The ISO 3744 standard uses a method for determining sound power levels of a sound
source located on a reflecting plane in an acoustic free field. This means that there should
be essentially no reflections of sound from the boundary surfaces of the room or
environment except those from the reflecting plane. To achieve this environment, the
measurement can either be made outdoors or in a hemi-anechoic room. In this thesis the
measurement was made in a passive intermodulation chamber at Ericsson Kista, which
had a lot of absorptive material on the walls and in the ceiling. The environment was then
thought of as hemi-anechoic. To verify the environment in accordance with the standard
𝐾2𝐴 must be determined. To do this, there are two methods to choose from. Either with
the use of a reference sound source or by obtaining the equivalent absorption area, A, of
the room. When using the first method, the sound pressure levels of the reference sound
source is measured and the sound power levels are calculated neglecting the
environmental correction factor or in other words, setting 𝐾2 = 0. The environmental
correction factor is the calculated as
𝐾2 = 𝐿𝑊∗ − 𝐿𝑊(𝑅𝑆𝑆)#(34)
where 𝐿𝑊∗ is the calculated sound power level of the reference sound source and 𝐿𝑊(𝑅𝑅𝑆)

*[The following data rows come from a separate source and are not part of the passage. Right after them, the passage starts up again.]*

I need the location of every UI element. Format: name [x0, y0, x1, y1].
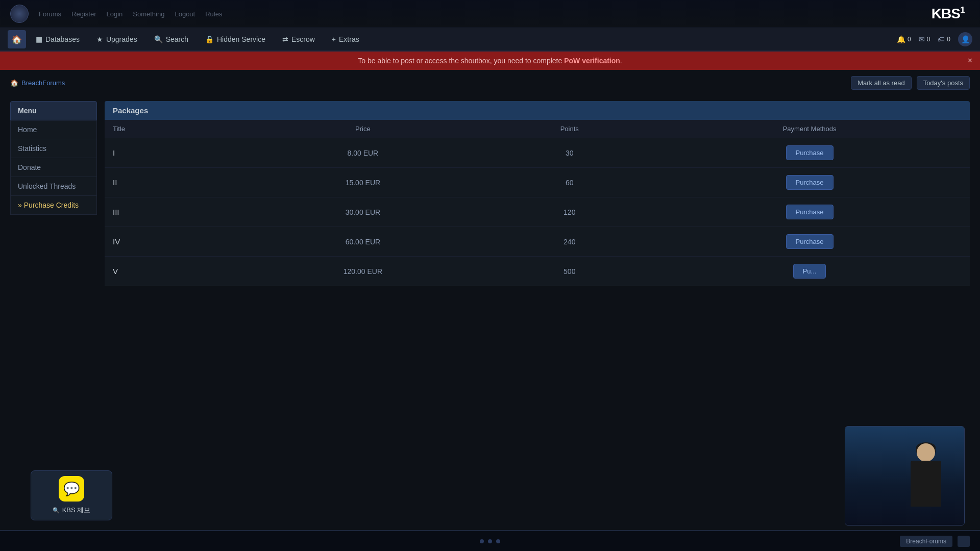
breadcrumb: 🏠 BreachForums — [10, 79, 65, 87]
pkg-points: 120 — [489, 197, 649, 227]
anchor-figure — [903, 443, 949, 525]
nav-item-escrow[interactable]: ⇄ Escrow — [275, 32, 322, 46]
top-bar: Forums Register Login Something Logout R… — [0, 0, 980, 28]
kakao-icon: 💬 — [59, 476, 84, 502]
databases-icon: ▦ — [36, 35, 42, 43]
nav-item-extras[interactable]: + Extras — [325, 32, 366, 46]
purchase-button[interactable]: Purchase — [786, 175, 834, 190]
anchor-body — [911, 461, 941, 507]
alert-text: To be able to post or access the shoutbo… — [358, 57, 622, 65]
pkg-points: 60 — [489, 168, 649, 197]
alerts-badge[interactable]: 🏷 0 — [938, 35, 950, 43]
search-icon: 🔍 — [154, 35, 163, 43]
purchase-button[interactable]: Pu... — [793, 264, 826, 279]
table-row: V 120.00 EUR 500 Pu... — [105, 257, 970, 286]
top-link-register[interactable]: Register — [71, 10, 96, 18]
top-link-rules[interactable]: Rules — [205, 10, 222, 18]
upgrades-icon: ★ — [96, 35, 103, 43]
top-link-forums[interactable]: Forums — [39, 10, 61, 18]
hidden-service-icon: 🔒 — [205, 35, 214, 43]
col-price: Price — [236, 120, 489, 138]
bottom-bar: BreachForums — [0, 531, 980, 551]
table-row: I 8.00 EUR 30 Purchase — [105, 138, 970, 168]
extras-icon: + — [332, 35, 336, 43]
pkg-points: 500 — [489, 257, 649, 286]
purchase-button[interactable]: Purchase — [786, 234, 834, 249]
pkg-price: 60.00 EUR — [236, 227, 489, 257]
breadcrumb-actions: Mark all as read Today's posts — [851, 76, 970, 90]
pkg-points: 30 — [489, 138, 649, 168]
alert-bar: To be able to post or access the shoutbo… — [0, 52, 980, 70]
home-icon: 🏠 — [10, 79, 18, 87]
escrow-icon: ⇄ — [282, 35, 288, 43]
pkg-title: III — [105, 197, 236, 227]
bottom-dot-2 — [488, 539, 492, 543]
breadcrumb-site-link[interactable]: BreachForums — [21, 79, 65, 87]
pkg-price: 120.00 EUR — [236, 257, 489, 286]
pkg-payment: Purchase — [649, 227, 970, 257]
pkg-title: II — [105, 168, 236, 197]
purchase-button[interactable]: Purchase — [786, 205, 834, 219]
nav-home-button[interactable]: 🏠 — [8, 30, 26, 48]
bottom-dot-3 — [496, 539, 500, 543]
nav-item-databases[interactable]: ▦ Databases — [29, 32, 87, 46]
kbs-logo: KBS1 — [932, 5, 965, 22]
pkg-payment: Purchase — [649, 138, 970, 168]
sidebar: Menu Home Statistics Donate Unlocked Thr… — [10, 101, 97, 505]
packages-table: Title Price Points Payment Methods I 8.0… — [105, 120, 970, 286]
bottom-dot-1 — [480, 539, 484, 543]
col-title: Title — [105, 120, 236, 138]
pkg-price: 15.00 EUR — [236, 168, 489, 197]
packages-area: Packages Title Price Points Payment Meth… — [105, 101, 970, 505]
site-logo[interactable] — [10, 5, 29, 23]
breadcrumb-bar: 🏠 BreachForums Mark all as read Today's … — [0, 70, 980, 96]
pow-verification-link[interactable]: PoW verification — [564, 57, 620, 65]
alert-close-button[interactable]: × — [968, 56, 972, 65]
bottom-center — [480, 539, 500, 543]
packages-header: Packages — [105, 101, 970, 120]
table-row: III 30.00 EUR 120 Purchase — [105, 197, 970, 227]
sidebar-menu-header: Menu — [10, 101, 97, 120]
col-payment: Payment Methods — [649, 120, 970, 138]
sidebar-item-unlocked-threads[interactable]: Unlocked Threads — [10, 177, 97, 196]
mark-all-read-button[interactable]: Mark all as read — [851, 76, 911, 90]
top-link-login[interactable]: Login — [106, 10, 122, 18]
kakao-label: 🔍 KBS 제보 — [53, 506, 91, 515]
nav-item-hidden-service[interactable]: 🔒 Hidden Service — [198, 32, 273, 46]
notifications-badge[interactable]: 🔔 0 — [897, 35, 911, 43]
nav-bar: 🏠 ▦ Databases ★ Upgrades 🔍 Search 🔒 Hidd… — [0, 28, 980, 52]
sidebar-item-statistics[interactable]: Statistics — [10, 139, 97, 158]
pkg-payment: Purchase — [649, 168, 970, 197]
top-link-extra1[interactable]: Something — [133, 10, 164, 18]
news-anchor-overlay — [845, 426, 965, 525]
main-content: Menu Home Statistics Donate Unlocked Thr… — [0, 96, 980, 510]
pkg-points: 240 — [489, 227, 649, 257]
messages-badge[interactable]: ✉ 0 — [919, 35, 930, 43]
bottom-btn-2[interactable] — [958, 536, 970, 547]
purchase-button[interactable]: Purchase — [786, 145, 834, 160]
nav-item-upgrades[interactable]: ★ Upgrades — [89, 32, 144, 46]
todays-posts-button[interactable]: Today's posts — [917, 76, 970, 90]
pkg-payment: Purchase — [649, 197, 970, 227]
pkg-payment: Pu... — [649, 257, 970, 286]
nav-item-search[interactable]: 🔍 Search — [147, 32, 195, 46]
sidebar-item-purchase-credits[interactable]: » Purchase Credits — [10, 196, 97, 215]
news-anchor-background — [845, 427, 964, 525]
bottom-btn-1[interactable]: BreachForums — [900, 536, 952, 547]
table-row: IV 60.00 EUR 240 Purchase — [105, 227, 970, 257]
table-row: II 15.00 EUR 60 Purchase — [105, 168, 970, 197]
nav-right: 🔔 0 ✉ 0 🏷 0 👤 — [897, 32, 972, 46]
pkg-title: I — [105, 138, 236, 168]
pkg-title: IV — [105, 227, 236, 257]
pkg-price: 8.00 EUR — [236, 138, 489, 168]
kakao-search-icon: 🔍 — [53, 507, 60, 514]
sidebar-item-donate[interactable]: Donate — [10, 158, 97, 177]
top-link-logout[interactable]: Logout — [175, 10, 195, 18]
sidebar-item-home[interactable]: Home — [10, 120, 97, 139]
kakao-popup: 💬 🔍 KBS 제보 — [31, 470, 112, 520]
anchor-head — [917, 443, 935, 462]
user-avatar[interactable]: 👤 — [958, 32, 972, 46]
pkg-price: 30.00 EUR — [236, 197, 489, 227]
bottom-right: BreachForums — [900, 536, 970, 547]
pkg-title: V — [105, 257, 236, 286]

is the predefined calibrated sound power level of the reference sound source. The second
method for validating the environment is by determining the equivalent sound absorption
area of the room. The environmental correction is then calculated with equation (28).
There are several different methods on how to determine the equivalent absorption are,
defined in this standard and the method used in this thesis included selecting the mean
sound absorption coefficient, 𝛼, from Table A.1 in ISO 3744 [13] and calculate the
equivalent absorption area according to equation (29).

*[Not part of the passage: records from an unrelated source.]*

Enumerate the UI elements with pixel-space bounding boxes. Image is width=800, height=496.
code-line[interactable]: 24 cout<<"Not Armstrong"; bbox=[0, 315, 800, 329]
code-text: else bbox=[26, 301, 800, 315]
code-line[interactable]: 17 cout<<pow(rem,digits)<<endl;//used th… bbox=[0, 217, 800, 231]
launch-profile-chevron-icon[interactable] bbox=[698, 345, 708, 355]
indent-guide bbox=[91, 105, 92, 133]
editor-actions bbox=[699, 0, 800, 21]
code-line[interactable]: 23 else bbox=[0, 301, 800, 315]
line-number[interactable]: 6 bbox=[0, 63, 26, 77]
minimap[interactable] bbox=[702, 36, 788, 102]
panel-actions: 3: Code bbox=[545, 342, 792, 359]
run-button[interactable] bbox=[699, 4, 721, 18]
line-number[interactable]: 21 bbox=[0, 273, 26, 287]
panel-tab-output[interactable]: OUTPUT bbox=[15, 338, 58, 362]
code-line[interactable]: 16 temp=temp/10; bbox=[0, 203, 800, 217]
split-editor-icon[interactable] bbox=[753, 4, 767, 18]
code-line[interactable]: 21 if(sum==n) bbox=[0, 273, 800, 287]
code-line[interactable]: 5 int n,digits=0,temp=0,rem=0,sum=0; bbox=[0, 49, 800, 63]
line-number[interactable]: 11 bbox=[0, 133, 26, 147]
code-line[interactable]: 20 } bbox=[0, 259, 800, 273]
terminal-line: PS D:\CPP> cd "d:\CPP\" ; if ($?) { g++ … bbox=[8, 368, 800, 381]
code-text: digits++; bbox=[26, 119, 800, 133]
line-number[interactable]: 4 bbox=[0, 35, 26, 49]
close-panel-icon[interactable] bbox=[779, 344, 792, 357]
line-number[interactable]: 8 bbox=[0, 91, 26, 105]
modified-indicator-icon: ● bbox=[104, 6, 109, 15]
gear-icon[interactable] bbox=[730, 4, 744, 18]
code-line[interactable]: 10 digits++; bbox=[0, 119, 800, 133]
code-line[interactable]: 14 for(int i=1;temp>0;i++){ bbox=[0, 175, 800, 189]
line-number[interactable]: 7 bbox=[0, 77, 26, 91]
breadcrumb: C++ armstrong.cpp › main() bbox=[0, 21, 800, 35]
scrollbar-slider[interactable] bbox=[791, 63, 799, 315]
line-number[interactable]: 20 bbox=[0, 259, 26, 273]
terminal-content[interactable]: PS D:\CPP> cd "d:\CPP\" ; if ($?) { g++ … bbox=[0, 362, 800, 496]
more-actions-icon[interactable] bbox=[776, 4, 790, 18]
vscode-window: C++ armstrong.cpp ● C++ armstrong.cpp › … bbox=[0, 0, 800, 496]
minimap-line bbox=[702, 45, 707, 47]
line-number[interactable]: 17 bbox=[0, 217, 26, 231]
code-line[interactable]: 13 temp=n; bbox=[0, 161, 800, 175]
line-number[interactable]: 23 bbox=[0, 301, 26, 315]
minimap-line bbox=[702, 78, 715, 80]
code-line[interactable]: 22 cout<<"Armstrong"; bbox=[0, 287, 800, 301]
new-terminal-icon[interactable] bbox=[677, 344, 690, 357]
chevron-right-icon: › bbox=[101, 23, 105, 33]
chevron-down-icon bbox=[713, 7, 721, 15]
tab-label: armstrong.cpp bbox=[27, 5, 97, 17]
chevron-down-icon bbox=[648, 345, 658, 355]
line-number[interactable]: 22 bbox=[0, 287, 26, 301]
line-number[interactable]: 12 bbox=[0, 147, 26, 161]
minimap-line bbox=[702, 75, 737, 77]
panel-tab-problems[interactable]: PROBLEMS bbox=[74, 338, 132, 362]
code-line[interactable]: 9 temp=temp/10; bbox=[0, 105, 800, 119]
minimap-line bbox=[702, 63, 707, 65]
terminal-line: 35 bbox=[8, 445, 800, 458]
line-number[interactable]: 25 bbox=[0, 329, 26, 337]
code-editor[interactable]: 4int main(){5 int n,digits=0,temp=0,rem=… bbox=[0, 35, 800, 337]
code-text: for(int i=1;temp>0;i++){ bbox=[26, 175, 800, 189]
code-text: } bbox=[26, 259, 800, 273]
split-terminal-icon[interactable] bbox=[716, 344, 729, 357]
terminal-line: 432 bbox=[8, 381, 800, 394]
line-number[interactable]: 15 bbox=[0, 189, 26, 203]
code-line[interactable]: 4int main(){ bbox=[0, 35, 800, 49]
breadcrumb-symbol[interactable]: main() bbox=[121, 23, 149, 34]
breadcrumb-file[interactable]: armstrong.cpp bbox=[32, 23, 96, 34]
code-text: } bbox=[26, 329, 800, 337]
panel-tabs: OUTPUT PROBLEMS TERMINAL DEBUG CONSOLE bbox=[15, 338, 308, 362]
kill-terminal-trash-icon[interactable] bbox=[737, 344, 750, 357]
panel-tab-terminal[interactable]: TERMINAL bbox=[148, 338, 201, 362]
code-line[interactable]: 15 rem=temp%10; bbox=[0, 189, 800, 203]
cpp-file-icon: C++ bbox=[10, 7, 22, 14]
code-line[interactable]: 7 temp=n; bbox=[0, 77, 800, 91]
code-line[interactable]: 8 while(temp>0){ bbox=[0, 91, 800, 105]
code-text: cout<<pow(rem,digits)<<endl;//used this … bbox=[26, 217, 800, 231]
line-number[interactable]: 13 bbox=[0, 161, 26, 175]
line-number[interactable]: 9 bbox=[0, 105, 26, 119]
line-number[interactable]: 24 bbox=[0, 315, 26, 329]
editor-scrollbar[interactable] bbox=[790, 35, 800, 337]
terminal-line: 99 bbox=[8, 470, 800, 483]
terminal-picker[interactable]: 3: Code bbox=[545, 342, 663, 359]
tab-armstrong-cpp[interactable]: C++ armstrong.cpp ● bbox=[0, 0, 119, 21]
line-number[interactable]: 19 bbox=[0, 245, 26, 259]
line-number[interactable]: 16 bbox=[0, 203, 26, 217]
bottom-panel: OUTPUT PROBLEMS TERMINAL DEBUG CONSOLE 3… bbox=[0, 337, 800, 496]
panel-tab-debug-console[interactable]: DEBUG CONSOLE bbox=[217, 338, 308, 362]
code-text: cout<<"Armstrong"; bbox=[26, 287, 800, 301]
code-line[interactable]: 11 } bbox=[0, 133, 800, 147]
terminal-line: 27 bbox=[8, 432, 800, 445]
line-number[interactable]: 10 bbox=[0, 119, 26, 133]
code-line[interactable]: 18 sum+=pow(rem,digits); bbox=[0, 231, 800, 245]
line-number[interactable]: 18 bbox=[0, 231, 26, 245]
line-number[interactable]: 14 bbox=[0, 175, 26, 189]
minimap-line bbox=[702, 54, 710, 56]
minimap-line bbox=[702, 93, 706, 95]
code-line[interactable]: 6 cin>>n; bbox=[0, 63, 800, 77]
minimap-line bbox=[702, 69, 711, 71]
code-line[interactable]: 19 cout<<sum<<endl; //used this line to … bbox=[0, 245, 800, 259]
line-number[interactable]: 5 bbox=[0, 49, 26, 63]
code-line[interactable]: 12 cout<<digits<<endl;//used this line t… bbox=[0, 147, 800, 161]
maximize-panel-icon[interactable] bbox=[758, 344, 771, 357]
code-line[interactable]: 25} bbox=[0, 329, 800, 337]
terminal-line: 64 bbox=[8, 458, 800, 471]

The background noise correction, 𝐾1, is calculated in the same way as in ISO 3746 as
described above, by using the difference in measured sound pressure levels with the noise
source turned on and with the noise source turned off. The background correction is then
calculated according to equation (26).
When the environmental correction factor and the background correction factor is
determined, the sound power levels of the noise source are calculated in the same way as
in ISO 3746, using the equations (24) and (25). The measured sound pressure levels from
the noise source are however taken from a larger array of microphone positions than in
ISO 3746.
As in ISO 3746, it is important to consider the characteristic dimension and the size of the
noise source when choosing the location or room for the measurement, as this defines the
qualification of the measurement environment by determining the value 𝐾2. Again, for
the room to be valid for use with ISO 3744, the value of 𝐾2 can be no higher than a
certain value specified by the standard.
The accuracy rating of the ISO 3744 standard is that of “Engineering” on the three-grade
scale. This means that the ISO 3744 offers calculated sound power levels of higher
accuracy than that of ISO 3746. The uncertainty of the results is calculated by using
equations (32) and (33), in the same way as in ISO 3746. Since the accuracy rating of
24
ISO 3744 is higher than that of ISO 3746 the values of the standard deviations 𝜎𝑜𝑚𝑐 and
𝜎𝑅0 will presumably be lowered and thus the uncertainty, 𝑈, will also be lower than in
ISO 3746.
3.2.3 ISO 3747
ISO 3747 uses a comparison method to calculate the sound power levels. This means that
instead of calculating the sound power levels directly from the measured sound pressure
levels, two measurements are taken. One to measure the sound pressure levels from the
noise source under operation and one to measure the sound pressure levels of a reference
sound source. The sound power levels of the noise source are then calculated by
comparing the measured sound pressure levels of the noise source to the measured sound
pressure levels of the reference sound source and the known, calibrated, sound power
levels of the reference sound source.
The ISO 3747 is an in situ-standard that is designed for measurement on large sources,
sources built in place or generally sources that cannot be moved. This, together with the
comparison method, means that the requirement on the acoustic environment is relatively
low. In turn this gives the standard the accuracy rating of “engineering” or “survey”,
depending on the characteristics of the noise source.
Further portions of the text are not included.